In [1]:
from torchtext.data.utils import get_tokenizer
from torchtext.vocab import build_vocab_from_iterator
from torch.utils.data import DataLoader, TensorDataset
import torch.nn.functional as F
import torch.optim as optim
import torch.nn as nn
from datetime import datetime
from collections import Counter
import pandas as pd
import numpy as np
import torch
import csv
import os
import re

In [2]:
torch.manual_seed(256)
torch.cuda.manual_seed(256)
np.random.seed(256)

In [3]:
device = torch.device("cuda" if torch.cuda.is_available() else "cpu")
print(f"Using {device} device.")

Using cpu device.


## 2.1 Word embedding

1. Read txt files and tokenize them to obtain train/validation/test lists of words.

In [4]:
TOKENIZER = get_tokenizer("basic_english")
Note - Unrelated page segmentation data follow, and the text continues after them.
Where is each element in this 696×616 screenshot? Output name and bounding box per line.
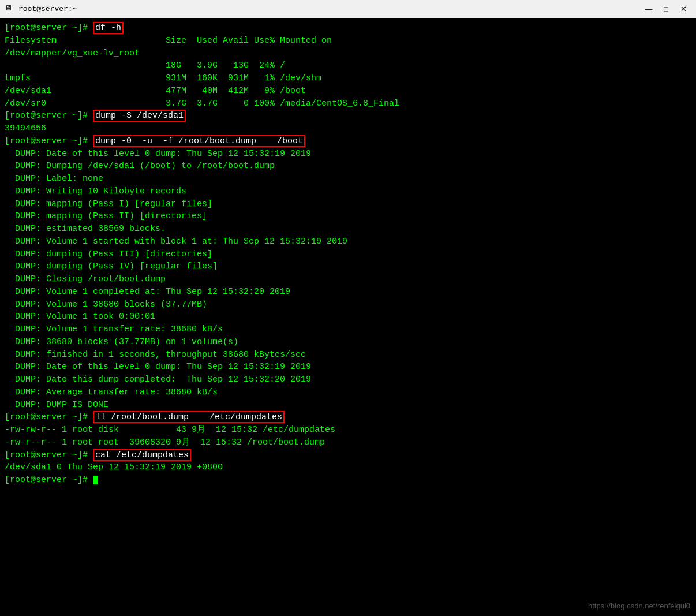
prompt-text: [root@server ~]# [5, 136, 93, 146]
terminal-line: DUMP: Writing 10 Kilobyte records [5, 185, 691, 198]
terminal-line: DUMP: dumping (Pass IV) [regular files] [5, 260, 691, 273]
terminal-line: tmpfs 931M 160K 931M 1% /dev/shm [5, 72, 691, 85]
terminal-line: -rw-rw-r-- 1 root disk 43 9月 12 15:32 /e… [5, 424, 691, 436]
title-left: 🖥 root@server:~ [5, 4, 77, 14]
prompt-text: [root@server ~]# [5, 111, 93, 121]
terminal-line: DUMP: mapping (Pass I) [regular files] [5, 198, 691, 211]
terminal-line: 39494656 [5, 122, 691, 135]
terminal-line: DUMP: dumping (Pass III) [directories] [5, 248, 691, 261]
terminal-line: /dev/sr0 3.7G 3.7G 0 100% /media/CentOS_… [5, 98, 691, 110]
cursor [93, 476, 98, 484]
prompt-text: [root@server ~]# [5, 450, 93, 460]
terminal-line: 18G 3.9G 13G 24% / [5, 59, 691, 72]
prompt-text: [root@server ~]# [5, 23, 93, 33]
terminal-line: -rw-r--r-- 1 root root 39608320 9月 12 15… [5, 436, 691, 449]
app-icon: 🖥 [5, 4, 15, 14]
terminal-line: Filesystem Size Used Avail Use% Mounted … [5, 35, 691, 47]
title-controls: — □ ✕ [641, 3, 691, 16]
terminal-line: DUMP: Volume 1 transfer rate: 38680 kB/s [5, 323, 691, 336]
maximize-button[interactable]: □ [658, 3, 674, 16]
terminal-line: /dev/mapper/vg_xue-lv_root [5, 47, 691, 60]
minimize-button[interactable]: — [641, 3, 657, 16]
prompt-text: [root@server ~]# [5, 475, 93, 485]
close-button[interactable]: ✕ [675, 3, 691, 16]
terminal-line: DUMP: Closing /root/boot.dump [5, 273, 691, 286]
window-title: root@server:~ [18, 5, 77, 13]
terminal-line: DUMP: 38680 blocks (37.77MB) on 1 volume… [5, 336, 691, 349]
terminal-line: /dev/sda1 0 Thu Sep 12 15:32:19 2019 +08… [5, 461, 691, 474]
command-text: df -h [93, 22, 124, 34]
terminal-line: DUMP: mapping (Pass II) [directories] [5, 210, 691, 223]
terminal-line: DUMP: Volume 1 38680 blocks (37.77MB) [5, 298, 691, 311]
terminal-line: DUMP: Volume 1 took 0:00:01 [5, 311, 691, 323]
terminal-line: DUMP: estimated 38569 blocks. [5, 223, 691, 236]
terminal-line: [root@server ~]# dump -S /dev/sda1 [5, 110, 691, 122]
prompt-text: [root@server ~]# [5, 412, 93, 422]
command-text: cat /etc/dumpdates [93, 449, 191, 461]
terminal-line: [root@server ~]# [5, 474, 691, 487]
terminal-line: DUMP: Date of this level 0 dump: Thu Sep… [5, 148, 691, 160]
terminal: [root@server ~]# df -hFilesystem Size Us… [0, 18, 696, 616]
terminal-line: /dev/sda1 477M 40M 412M 9% /boot [5, 85, 691, 98]
terminal-line: DUMP: Volume 1 completed at: Thu Sep 12 … [5, 286, 691, 298]
title-bar: 🖥 root@server:~ — □ ✕ [0, 0, 696, 18]
command-text: dump -0 -u -f /root/boot.dump /boot [93, 135, 305, 147]
terminal-line: [root@server ~]# dump -0 -u -f /root/boo… [5, 135, 691, 148]
terminal-line: DUMP: Date of this level 0 dump: Thu Sep… [5, 361, 691, 374]
terminal-line: DUMP: Dumping /dev/sda1 (/boot) to /root… [5, 160, 691, 173]
terminal-line: [root@server ~]# ll /root/boot.dump /etc… [5, 411, 691, 424]
terminal-line: DUMP: finished in 1 seconds, throughput … [5, 349, 691, 361]
terminal-line: DUMP: Date this dump completed: Thu Sep … [5, 374, 691, 386]
terminal-line: DUMP: Volume 1 started with block 1 at: … [5, 236, 691, 248]
terminal-line: DUMP: Label: none [5, 173, 691, 185]
command-text: dump -S /dev/sda1 [93, 110, 186, 122]
terminal-line: [root@server ~]# df -h [5, 22, 691, 35]
terminal-line: DUMP: DUMP IS DONE [5, 399, 691, 412]
terminal-line: DUMP: Average transfer rate: 38680 kB/s [5, 386, 691, 399]
command-text: ll /root/boot.dump /etc/dumpdates [93, 411, 285, 423]
watermark: https://blog.csdn.net/renfeigui0 [588, 602, 690, 610]
terminal-line: [root@server ~]# cat /etc/dumpdates [5, 449, 691, 462]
def read_txt_files(datapath):
    files = os.listdir(datapath)
    files = [datapath + f for f in files if f.endswith(".txt")]

    lines = []
    for f_name in files:
        with open(f_name) as f:
            lines += f.readlines()
    return lines


def tokenize(lines, tokenizer=TOKENIZER):
    list_text = []
    for line in lines:
        list_text += tokenizer(line)
    return list_text


def yield_tokens(lines, tokenizer=TOKENIZER):
    no_digits = "\w*[0-9]+\w*"  # Regex to match words containing numbers
    no_names = "\w*[A-Z]+\w*"  # Regex to match words with capital letters (names)
    no_spaces = "\s+"  # Regex to match sequences of whitespace

    # Processing each line to remove digits, names, and extra spaces
    for line in lines:
        line = re.sub(no_digits, " ", line)
        line = re.sub(no_names, " ", line)
        line = re.sub(no_spaces, " ", line)
        # Yielding the tokenized and cleaned line
        yield tokenizer(line)

In [5]:
GENERATED_PATH = "./generated/"  # Path where generated data files are stored

# Check if the training data file already exists in the generated path
if os.path.isfile(GENERATED_PATH + "words_train.pt"):
    # Load preprocessed training, validation, and test word lists from .pt files
    words_train = torch.load(GENERATED_PATH + "words_train.pt")
    words_val = torch.load(GENERATED_PATH + "words_val.pt")
    words_test = torch.load(GENERATED_PATH + "words_test.pt")
else:
    # If preprocessed data does not exist, read text files
    lines_books_train = read_txt_files("data/data_train/")
    lines_books_val = read_txt_files("data/data_val/")
    lines_books_test = read_txt_files("data/data_test/")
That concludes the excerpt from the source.